- WORK TO BE COMPLETED -
Find the line containing "Task: Click on the Enabled". Reproduce it and every line after it up to the end of the records, exactly as written.
▬▬▬▬▬▬
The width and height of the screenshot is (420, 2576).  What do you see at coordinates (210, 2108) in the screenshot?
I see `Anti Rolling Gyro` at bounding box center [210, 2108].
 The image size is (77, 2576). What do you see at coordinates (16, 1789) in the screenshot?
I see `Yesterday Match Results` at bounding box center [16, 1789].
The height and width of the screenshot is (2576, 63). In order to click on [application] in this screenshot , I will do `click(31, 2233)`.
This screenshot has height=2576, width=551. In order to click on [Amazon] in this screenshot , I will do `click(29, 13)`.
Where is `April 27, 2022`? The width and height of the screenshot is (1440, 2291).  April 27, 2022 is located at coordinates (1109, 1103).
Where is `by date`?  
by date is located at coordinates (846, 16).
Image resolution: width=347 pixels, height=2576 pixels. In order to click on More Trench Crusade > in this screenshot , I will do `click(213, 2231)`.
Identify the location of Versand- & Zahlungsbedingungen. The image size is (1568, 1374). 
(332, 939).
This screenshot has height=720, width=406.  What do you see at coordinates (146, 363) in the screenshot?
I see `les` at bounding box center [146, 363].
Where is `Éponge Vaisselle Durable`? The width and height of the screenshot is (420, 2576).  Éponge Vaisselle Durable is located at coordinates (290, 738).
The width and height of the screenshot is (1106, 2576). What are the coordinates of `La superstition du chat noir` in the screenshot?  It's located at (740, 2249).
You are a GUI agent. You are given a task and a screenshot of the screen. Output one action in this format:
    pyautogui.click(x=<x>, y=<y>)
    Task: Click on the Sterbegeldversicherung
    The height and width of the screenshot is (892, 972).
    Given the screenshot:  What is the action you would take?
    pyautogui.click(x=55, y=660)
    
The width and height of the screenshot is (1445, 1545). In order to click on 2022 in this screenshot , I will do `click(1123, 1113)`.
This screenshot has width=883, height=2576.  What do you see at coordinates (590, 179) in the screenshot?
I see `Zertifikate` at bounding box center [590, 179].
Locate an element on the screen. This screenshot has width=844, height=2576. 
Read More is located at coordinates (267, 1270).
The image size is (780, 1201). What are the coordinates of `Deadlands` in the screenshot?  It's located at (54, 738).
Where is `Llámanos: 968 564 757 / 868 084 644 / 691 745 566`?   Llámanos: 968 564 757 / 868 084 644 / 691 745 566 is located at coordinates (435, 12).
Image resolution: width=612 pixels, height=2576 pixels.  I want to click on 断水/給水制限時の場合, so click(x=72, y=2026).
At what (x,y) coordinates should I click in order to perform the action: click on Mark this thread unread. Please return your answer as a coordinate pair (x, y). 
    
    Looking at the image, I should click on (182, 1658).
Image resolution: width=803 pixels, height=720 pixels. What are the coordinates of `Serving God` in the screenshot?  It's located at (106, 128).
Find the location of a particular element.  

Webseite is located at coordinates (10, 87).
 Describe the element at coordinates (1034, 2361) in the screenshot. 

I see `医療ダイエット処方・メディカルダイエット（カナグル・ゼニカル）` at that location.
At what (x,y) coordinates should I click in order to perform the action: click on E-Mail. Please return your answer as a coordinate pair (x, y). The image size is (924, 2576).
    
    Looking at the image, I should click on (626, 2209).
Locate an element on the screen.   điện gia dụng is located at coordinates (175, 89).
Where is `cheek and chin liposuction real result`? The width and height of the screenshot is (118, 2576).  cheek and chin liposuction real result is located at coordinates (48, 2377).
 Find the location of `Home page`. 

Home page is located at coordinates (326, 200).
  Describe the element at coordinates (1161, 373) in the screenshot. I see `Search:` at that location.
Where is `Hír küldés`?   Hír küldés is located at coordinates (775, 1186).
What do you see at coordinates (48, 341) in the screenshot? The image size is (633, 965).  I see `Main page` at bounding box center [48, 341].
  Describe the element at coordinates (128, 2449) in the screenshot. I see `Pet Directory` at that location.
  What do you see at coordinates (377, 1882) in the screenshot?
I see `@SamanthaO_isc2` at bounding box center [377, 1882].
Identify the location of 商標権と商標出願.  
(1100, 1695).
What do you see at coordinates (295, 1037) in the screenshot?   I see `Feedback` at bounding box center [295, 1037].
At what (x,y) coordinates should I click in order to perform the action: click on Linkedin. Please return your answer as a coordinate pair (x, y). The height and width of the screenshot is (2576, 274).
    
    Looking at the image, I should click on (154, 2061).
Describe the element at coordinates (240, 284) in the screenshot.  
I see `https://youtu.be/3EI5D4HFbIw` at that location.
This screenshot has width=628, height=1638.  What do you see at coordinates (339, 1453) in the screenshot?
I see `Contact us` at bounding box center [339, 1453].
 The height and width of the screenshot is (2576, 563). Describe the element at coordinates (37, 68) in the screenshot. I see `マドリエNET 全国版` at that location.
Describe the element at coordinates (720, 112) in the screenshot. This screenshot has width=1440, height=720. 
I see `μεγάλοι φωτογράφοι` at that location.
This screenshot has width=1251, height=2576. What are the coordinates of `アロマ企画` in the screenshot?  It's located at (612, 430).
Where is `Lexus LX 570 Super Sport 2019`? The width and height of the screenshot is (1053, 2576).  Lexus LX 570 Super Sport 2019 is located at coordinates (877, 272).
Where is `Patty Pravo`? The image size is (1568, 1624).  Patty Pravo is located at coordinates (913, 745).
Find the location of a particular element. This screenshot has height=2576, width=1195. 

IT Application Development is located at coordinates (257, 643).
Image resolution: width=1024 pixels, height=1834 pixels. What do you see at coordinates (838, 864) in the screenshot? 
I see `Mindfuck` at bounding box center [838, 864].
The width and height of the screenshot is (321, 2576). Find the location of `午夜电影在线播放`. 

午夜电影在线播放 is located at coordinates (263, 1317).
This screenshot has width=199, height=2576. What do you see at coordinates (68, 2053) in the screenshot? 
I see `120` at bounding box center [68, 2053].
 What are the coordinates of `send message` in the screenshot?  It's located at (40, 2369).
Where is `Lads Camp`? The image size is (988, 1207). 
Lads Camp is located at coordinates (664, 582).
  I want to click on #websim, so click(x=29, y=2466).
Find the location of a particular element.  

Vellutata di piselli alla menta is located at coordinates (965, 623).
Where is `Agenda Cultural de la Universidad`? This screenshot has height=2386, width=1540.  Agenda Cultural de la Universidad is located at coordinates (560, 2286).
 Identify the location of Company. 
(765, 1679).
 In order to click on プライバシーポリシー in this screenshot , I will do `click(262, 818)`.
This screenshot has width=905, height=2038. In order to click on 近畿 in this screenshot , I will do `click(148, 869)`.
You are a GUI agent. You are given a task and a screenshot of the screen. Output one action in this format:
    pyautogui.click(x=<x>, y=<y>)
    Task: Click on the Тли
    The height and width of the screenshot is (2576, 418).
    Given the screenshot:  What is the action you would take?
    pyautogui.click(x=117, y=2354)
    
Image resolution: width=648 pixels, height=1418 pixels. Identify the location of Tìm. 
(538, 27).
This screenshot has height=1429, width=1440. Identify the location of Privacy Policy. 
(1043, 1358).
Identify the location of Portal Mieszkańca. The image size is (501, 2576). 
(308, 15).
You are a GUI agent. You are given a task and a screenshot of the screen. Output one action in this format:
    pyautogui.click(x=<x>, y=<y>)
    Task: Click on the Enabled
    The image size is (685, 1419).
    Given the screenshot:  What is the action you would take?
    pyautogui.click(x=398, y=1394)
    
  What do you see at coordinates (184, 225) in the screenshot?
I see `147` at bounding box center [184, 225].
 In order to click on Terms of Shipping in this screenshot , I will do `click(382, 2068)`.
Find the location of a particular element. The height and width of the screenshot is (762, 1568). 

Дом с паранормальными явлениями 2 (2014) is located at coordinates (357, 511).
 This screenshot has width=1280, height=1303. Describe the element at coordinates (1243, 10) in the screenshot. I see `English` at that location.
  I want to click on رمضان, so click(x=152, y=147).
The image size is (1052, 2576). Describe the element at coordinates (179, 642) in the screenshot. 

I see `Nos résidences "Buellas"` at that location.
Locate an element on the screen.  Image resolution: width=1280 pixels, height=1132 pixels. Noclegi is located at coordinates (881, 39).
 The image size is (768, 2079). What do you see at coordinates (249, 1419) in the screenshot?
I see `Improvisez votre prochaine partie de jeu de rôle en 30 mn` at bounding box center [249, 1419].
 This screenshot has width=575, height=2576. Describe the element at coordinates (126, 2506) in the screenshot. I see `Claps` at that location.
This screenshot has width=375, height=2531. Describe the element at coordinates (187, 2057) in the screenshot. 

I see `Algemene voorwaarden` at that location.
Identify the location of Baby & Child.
▬▬▬▬▬▬
- SOLUTION TO THIS TASK -
    Task: Click on the Enabled
    The image size is (685, 1419).
    Given the screenshot:  What is the action you would take?
    pyautogui.click(x=398, y=1394)
    
  What do you see at coordinates (184, 225) in the screenshot?
I see `147` at bounding box center [184, 225].
 In order to click on Terms of Shipping in this screenshot , I will do `click(382, 2068)`.
Find the location of a particular element. The height and width of the screenshot is (762, 1568). 

Дом с паранормальными явлениями 2 (2014) is located at coordinates (357, 511).
 This screenshot has width=1280, height=1303. Describe the element at coordinates (1243, 10) in the screenshot. I see `English` at that location.
  I want to click on رمضان, so click(x=152, y=147).
The image size is (1052, 2576). Describe the element at coordinates (179, 642) in the screenshot. 

I see `Nos résidences "Buellas"` at that location.
Locate an element on the screen.  Image resolution: width=1280 pixels, height=1132 pixels. Noclegi is located at coordinates (881, 39).
 The image size is (768, 2079). What do you see at coordinates (249, 1419) in the screenshot?
I see `Improvisez votre prochaine partie de jeu de rôle en 30 mn` at bounding box center [249, 1419].
 This screenshot has width=575, height=2576. Describe the element at coordinates (126, 2506) in the screenshot. I see `Claps` at that location.
This screenshot has width=375, height=2531. Describe the element at coordinates (187, 2057) in the screenshot. 

I see `Algemene voorwaarden` at that location.
Identify the location of Baby & Child.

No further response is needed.